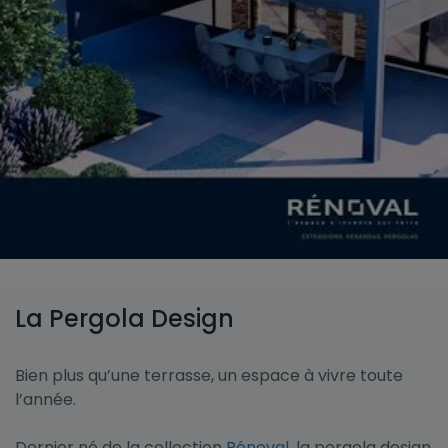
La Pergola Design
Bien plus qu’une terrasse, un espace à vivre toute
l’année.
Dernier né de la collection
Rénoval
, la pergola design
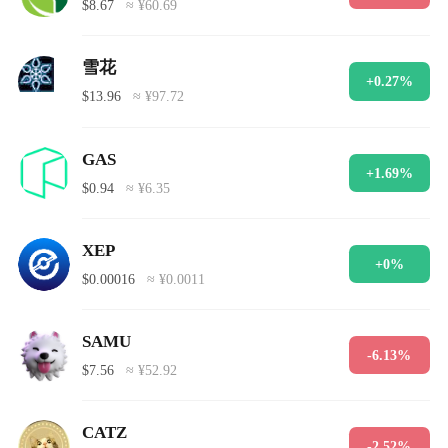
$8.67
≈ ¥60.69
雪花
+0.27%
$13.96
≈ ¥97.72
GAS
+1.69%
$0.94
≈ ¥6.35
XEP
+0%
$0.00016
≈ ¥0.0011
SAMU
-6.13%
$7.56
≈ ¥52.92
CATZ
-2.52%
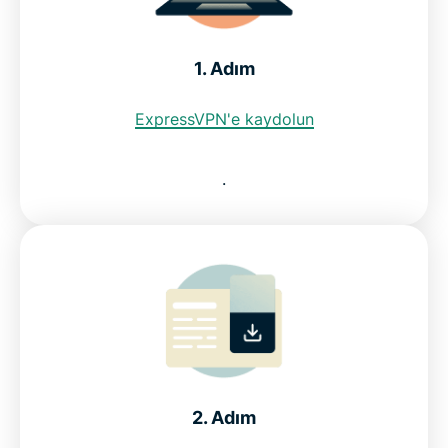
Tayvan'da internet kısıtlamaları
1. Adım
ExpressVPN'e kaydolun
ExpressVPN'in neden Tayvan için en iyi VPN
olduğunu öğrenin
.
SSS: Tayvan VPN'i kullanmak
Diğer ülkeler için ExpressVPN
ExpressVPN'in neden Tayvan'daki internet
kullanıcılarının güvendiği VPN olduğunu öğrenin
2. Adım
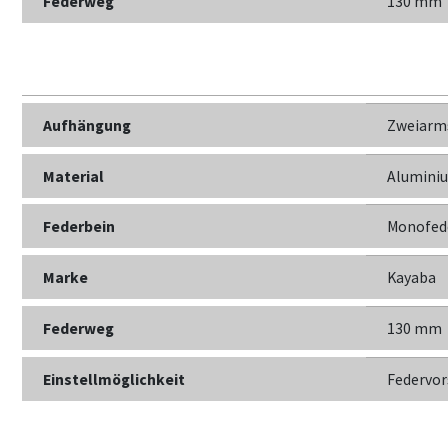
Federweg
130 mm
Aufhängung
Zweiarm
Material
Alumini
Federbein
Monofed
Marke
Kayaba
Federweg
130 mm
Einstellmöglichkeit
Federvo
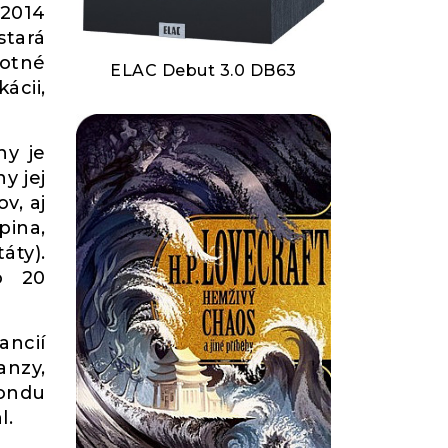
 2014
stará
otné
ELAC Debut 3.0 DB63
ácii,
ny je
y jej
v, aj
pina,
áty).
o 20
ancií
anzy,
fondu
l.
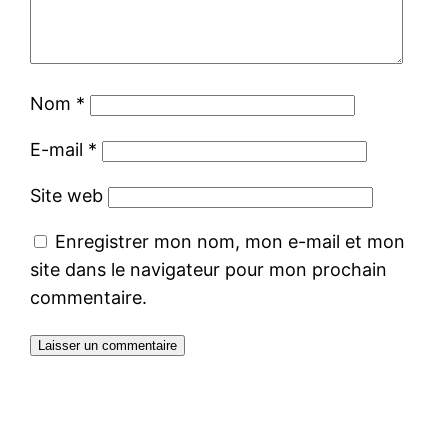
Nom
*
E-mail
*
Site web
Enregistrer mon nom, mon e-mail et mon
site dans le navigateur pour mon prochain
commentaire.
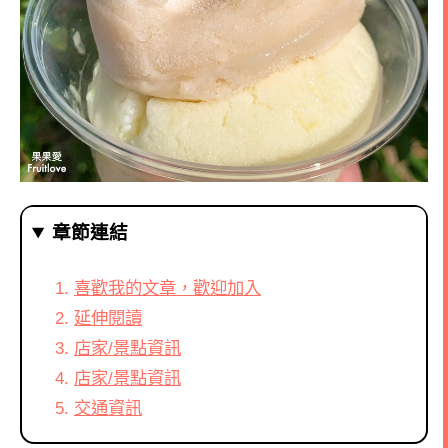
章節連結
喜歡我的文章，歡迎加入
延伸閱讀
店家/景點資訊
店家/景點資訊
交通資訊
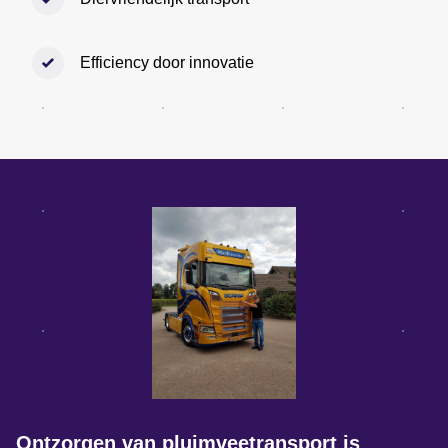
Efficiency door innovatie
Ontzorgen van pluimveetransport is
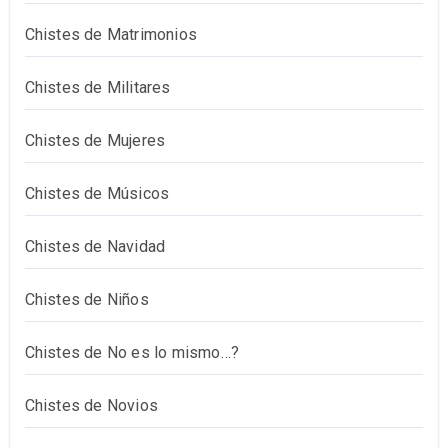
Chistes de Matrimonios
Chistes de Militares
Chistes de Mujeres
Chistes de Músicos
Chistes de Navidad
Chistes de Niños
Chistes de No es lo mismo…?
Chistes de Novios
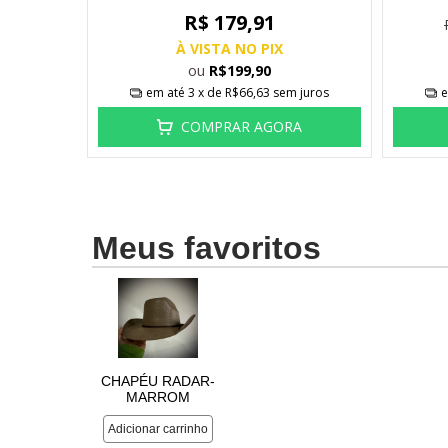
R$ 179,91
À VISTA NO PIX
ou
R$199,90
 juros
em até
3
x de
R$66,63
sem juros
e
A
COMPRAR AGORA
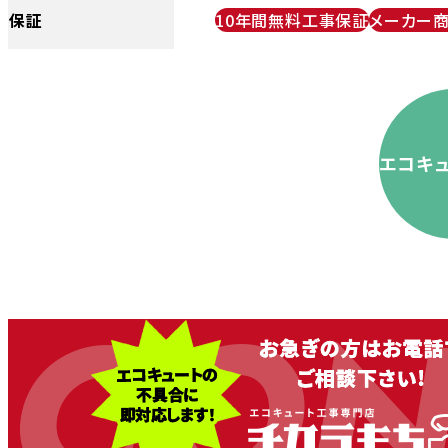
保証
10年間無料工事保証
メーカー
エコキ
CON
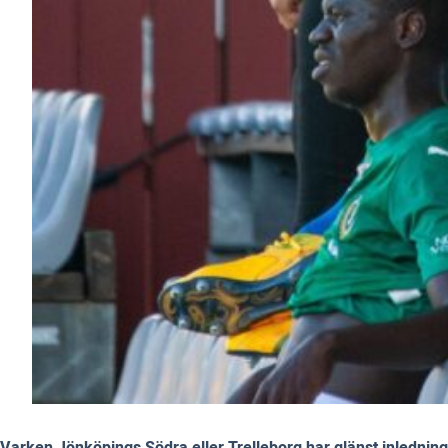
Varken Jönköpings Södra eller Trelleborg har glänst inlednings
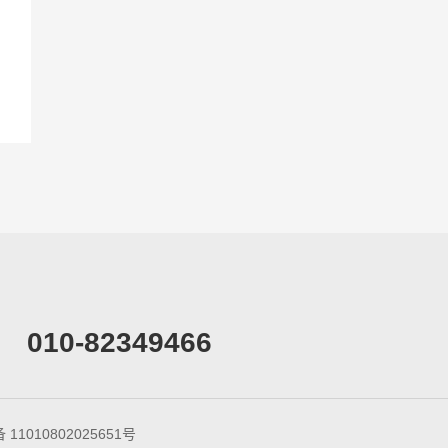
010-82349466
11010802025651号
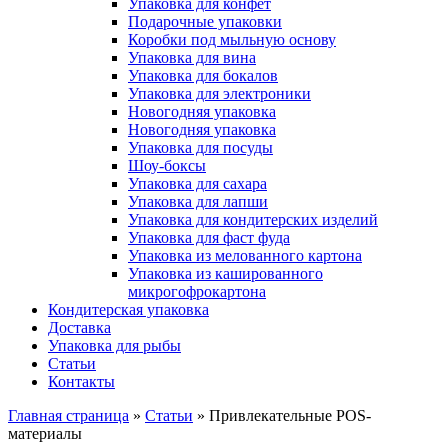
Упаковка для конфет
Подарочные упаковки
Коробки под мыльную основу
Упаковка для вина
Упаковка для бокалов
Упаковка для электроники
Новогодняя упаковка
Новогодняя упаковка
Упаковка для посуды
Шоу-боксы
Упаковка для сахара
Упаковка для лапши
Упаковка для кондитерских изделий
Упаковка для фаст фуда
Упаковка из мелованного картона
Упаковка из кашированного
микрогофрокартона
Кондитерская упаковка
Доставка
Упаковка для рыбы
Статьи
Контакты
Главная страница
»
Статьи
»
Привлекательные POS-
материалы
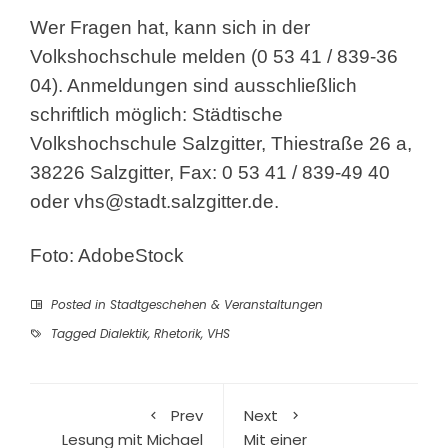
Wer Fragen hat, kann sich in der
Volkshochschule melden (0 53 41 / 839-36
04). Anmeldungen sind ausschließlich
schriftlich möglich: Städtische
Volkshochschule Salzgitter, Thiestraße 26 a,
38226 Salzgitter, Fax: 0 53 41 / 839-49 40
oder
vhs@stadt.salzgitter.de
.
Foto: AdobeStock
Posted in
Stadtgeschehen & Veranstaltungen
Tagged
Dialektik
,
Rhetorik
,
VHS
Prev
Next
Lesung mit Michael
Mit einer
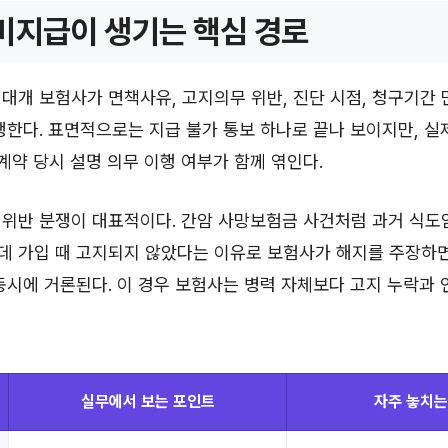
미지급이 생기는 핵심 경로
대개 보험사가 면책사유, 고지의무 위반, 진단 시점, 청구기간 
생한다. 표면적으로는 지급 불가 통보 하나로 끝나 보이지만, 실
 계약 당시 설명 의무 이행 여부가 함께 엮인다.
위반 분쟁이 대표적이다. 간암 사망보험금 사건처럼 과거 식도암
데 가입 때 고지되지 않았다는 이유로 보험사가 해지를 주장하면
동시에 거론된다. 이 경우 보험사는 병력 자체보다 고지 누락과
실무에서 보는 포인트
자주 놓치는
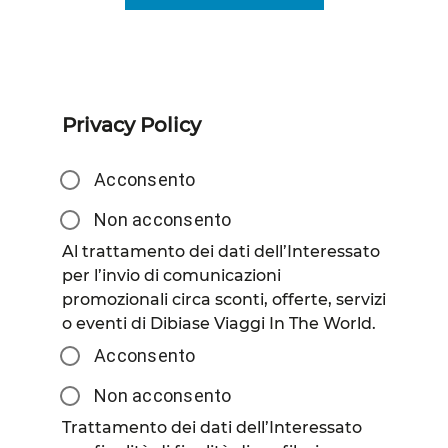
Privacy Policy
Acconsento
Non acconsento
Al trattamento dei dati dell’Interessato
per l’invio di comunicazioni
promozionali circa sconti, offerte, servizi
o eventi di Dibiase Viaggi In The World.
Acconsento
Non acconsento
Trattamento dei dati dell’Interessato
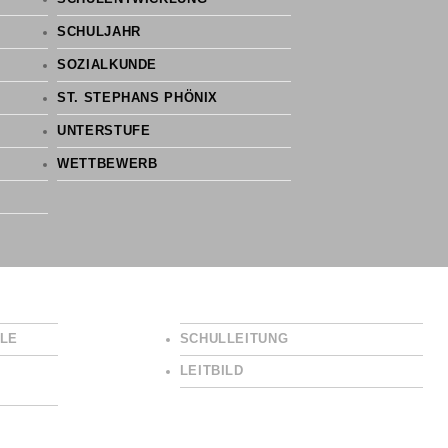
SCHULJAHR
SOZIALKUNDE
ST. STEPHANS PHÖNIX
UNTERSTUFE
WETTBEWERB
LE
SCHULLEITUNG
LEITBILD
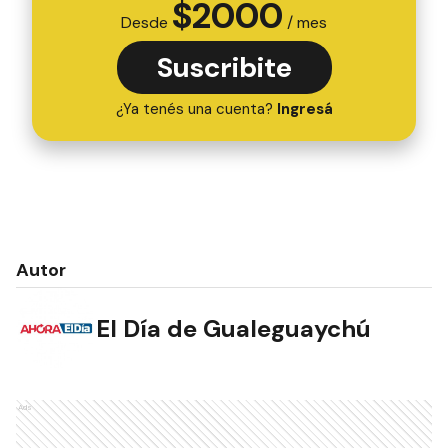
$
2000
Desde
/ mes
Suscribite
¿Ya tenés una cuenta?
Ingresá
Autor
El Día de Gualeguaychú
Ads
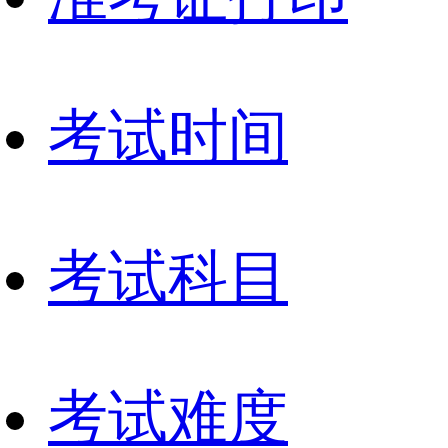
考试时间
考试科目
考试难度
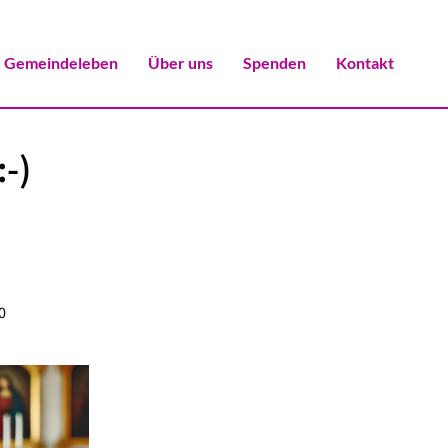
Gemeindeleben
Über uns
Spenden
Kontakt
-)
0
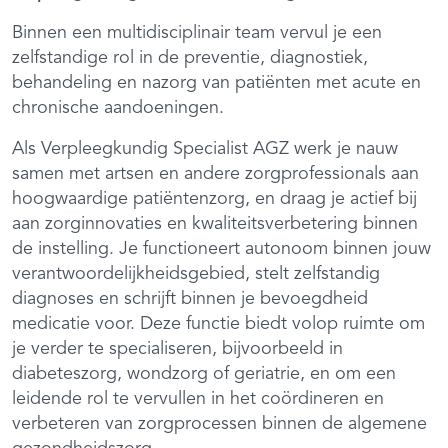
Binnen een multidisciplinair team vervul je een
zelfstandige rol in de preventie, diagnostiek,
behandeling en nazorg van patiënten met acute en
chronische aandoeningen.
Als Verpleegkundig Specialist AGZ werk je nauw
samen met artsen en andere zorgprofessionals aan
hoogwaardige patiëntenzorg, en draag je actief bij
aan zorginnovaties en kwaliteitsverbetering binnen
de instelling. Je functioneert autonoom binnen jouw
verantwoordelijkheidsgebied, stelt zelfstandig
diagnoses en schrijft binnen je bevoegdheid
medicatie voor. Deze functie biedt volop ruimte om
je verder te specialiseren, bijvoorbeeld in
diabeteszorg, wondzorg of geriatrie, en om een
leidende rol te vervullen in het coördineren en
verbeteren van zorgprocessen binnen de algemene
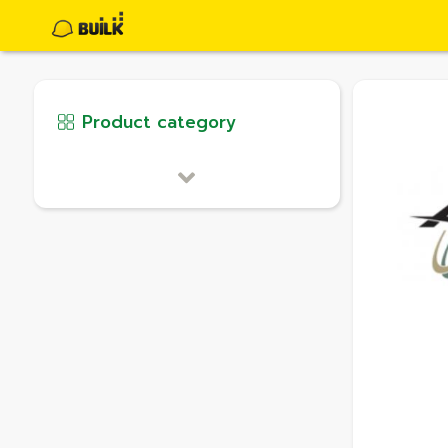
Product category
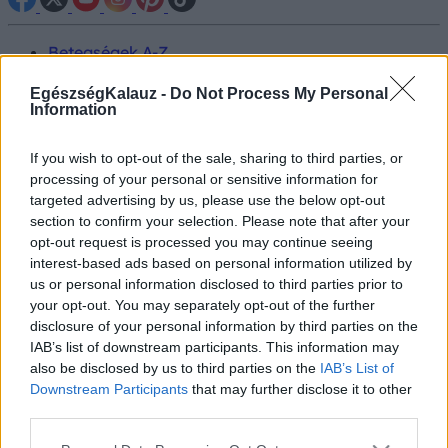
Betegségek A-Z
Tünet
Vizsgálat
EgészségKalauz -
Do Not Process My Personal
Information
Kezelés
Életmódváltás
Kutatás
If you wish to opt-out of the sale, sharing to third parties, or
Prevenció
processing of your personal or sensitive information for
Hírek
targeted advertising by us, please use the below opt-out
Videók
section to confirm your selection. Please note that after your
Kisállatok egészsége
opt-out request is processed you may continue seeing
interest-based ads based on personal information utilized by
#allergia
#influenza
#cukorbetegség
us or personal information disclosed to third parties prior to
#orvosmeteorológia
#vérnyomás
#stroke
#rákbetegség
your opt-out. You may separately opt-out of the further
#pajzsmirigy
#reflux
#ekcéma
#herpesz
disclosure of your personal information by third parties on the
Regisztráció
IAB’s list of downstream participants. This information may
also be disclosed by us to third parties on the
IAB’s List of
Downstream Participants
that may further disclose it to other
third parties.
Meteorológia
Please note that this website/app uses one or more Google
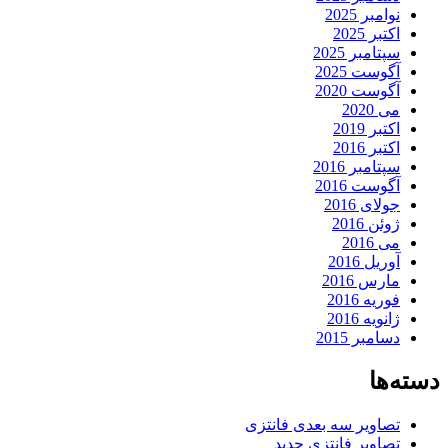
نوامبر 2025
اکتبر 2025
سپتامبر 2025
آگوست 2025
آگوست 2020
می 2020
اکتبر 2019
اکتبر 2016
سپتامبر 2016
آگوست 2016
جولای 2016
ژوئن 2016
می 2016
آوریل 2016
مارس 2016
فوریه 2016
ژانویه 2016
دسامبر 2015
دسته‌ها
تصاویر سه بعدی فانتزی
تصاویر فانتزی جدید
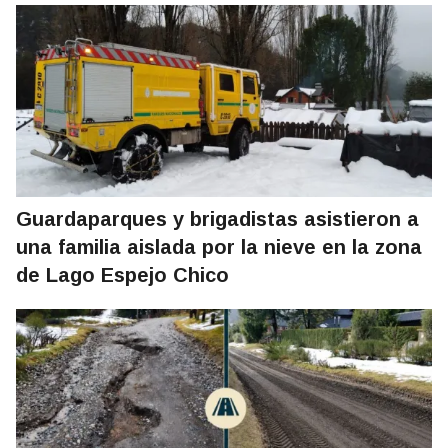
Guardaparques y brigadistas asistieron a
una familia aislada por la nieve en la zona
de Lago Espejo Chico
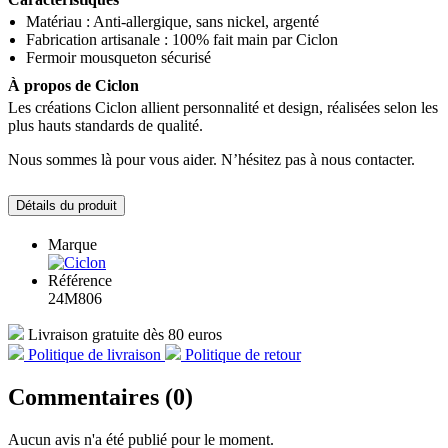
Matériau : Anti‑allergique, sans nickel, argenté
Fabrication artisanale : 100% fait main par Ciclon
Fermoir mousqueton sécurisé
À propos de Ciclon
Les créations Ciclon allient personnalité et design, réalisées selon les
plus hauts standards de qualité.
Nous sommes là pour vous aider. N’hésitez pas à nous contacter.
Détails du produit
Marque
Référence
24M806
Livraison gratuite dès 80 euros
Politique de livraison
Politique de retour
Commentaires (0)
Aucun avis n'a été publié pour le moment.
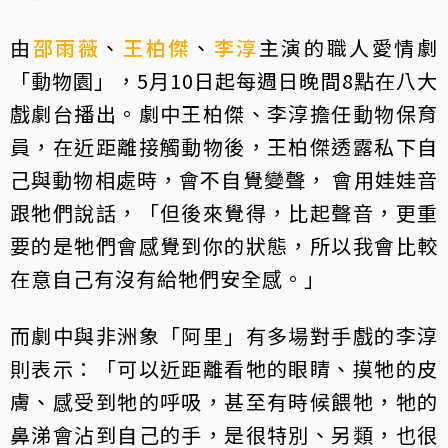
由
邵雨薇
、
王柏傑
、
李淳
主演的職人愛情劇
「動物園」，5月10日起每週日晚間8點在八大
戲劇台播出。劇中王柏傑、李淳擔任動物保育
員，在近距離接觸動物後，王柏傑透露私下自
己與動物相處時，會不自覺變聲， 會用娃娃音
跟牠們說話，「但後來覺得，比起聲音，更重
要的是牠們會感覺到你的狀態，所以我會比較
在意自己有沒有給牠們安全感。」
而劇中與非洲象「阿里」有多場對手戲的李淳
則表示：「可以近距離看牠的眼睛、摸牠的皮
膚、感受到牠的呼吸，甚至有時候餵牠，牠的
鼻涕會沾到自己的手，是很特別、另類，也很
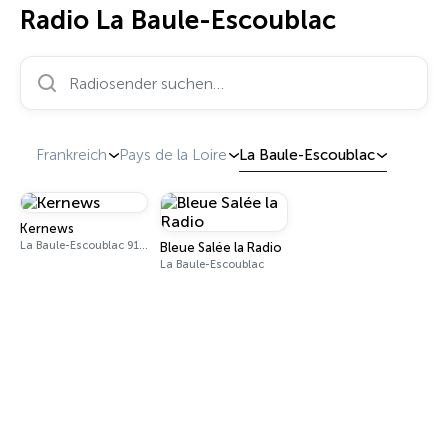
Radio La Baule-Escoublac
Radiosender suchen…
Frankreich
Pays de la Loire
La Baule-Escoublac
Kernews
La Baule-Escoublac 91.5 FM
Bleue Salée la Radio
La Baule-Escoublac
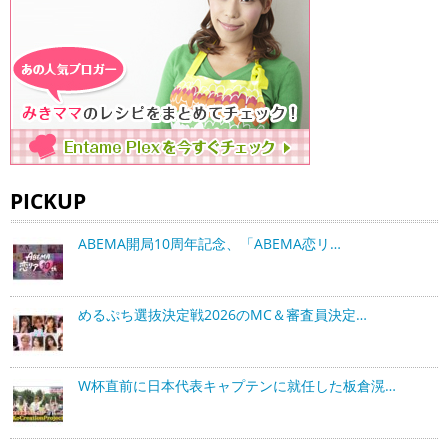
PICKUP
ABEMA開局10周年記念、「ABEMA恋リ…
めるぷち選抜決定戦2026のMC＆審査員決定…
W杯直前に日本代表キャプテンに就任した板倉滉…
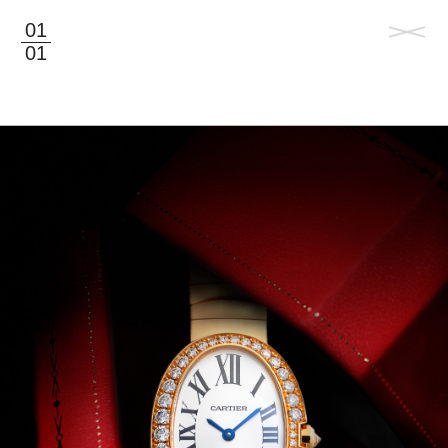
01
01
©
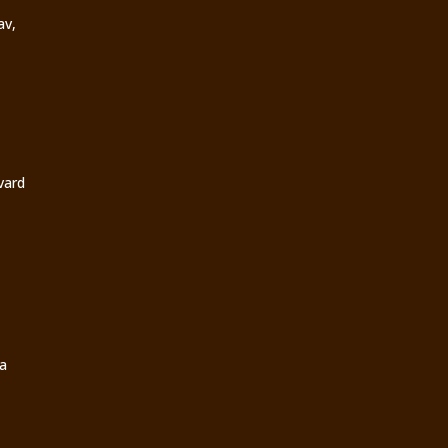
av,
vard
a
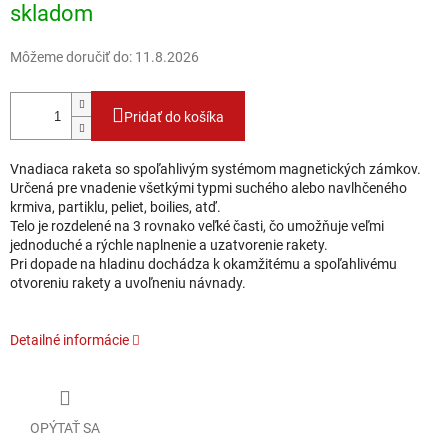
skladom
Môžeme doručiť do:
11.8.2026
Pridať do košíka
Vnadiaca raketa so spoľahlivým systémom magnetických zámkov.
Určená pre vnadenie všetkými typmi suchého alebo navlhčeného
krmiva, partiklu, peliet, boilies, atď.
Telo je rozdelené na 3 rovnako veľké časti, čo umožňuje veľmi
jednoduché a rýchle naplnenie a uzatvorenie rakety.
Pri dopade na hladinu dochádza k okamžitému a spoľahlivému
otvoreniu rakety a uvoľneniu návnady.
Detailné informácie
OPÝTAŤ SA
● ● ● ● ●
= Task details =
Only the lines between the one with "Nous sommes là" and the one with "Vnadiaca raketa so", those two included, get copied from the material above. Keep it exact and free of pictures.

= Task answer =
Nous sommes là pour vous aider. N’hésitez pas à nous contacter.
Détails du produit
Marque
Référence
24M806
Livraison gratuite dès 80 euros
Politique de livraison
Politique de retour
Commentaires (0)
Aucun avis n'a été publié pour le moment.
由
邵雨薇
、
王柏傑
、
李淳
主演的職人愛情劇
「動物園」，5月10日起每週日晚間8點在八大
戲劇台播出。劇中王柏傑、李淳擔任動物保育
員，在近距離接觸動物後，王柏傑透露私下自
己與動物相處時，會不自覺變聲， 會用娃娃音
跟牠們說話，「但後來覺得，比起聲音，更重
要的是牠們會感覺到你的狀態，所以我會比較
在意自己有沒有給牠們安全感。」
而劇中與非洲象「阿里」有多場對手戲的李淳
則表示：「可以近距離看牠的眼睛、摸牠的皮
膚、感受到牠的呼吸，甚至有時候餵牠，牠的
鼻涕會沾到自己的手，是很特別、另類，也很
Radio La Baule-Escoublac
Radiosender suchen…
Frankreich
Pays de la Loire
La Baule-Escoublac
Kernews
La Baule-Escoublac 91.5 FM
Bleue Salée la Radio
La Baule-Escoublac
PICKUP
ABEMA開局10周年記念、「ABEMA恋リ…
めるぷち選抜決定戦2026のMC＆審査員決定…
W杯直前に日本代表キャプテンに就任した板倉滉…
01
01
©
av,
vard
a
skladom
Môžeme doručiť do:
11.8.2026
Pridať do košíka
Vnadiaca raketa so spoľahlivým systémom magnetických zámkov.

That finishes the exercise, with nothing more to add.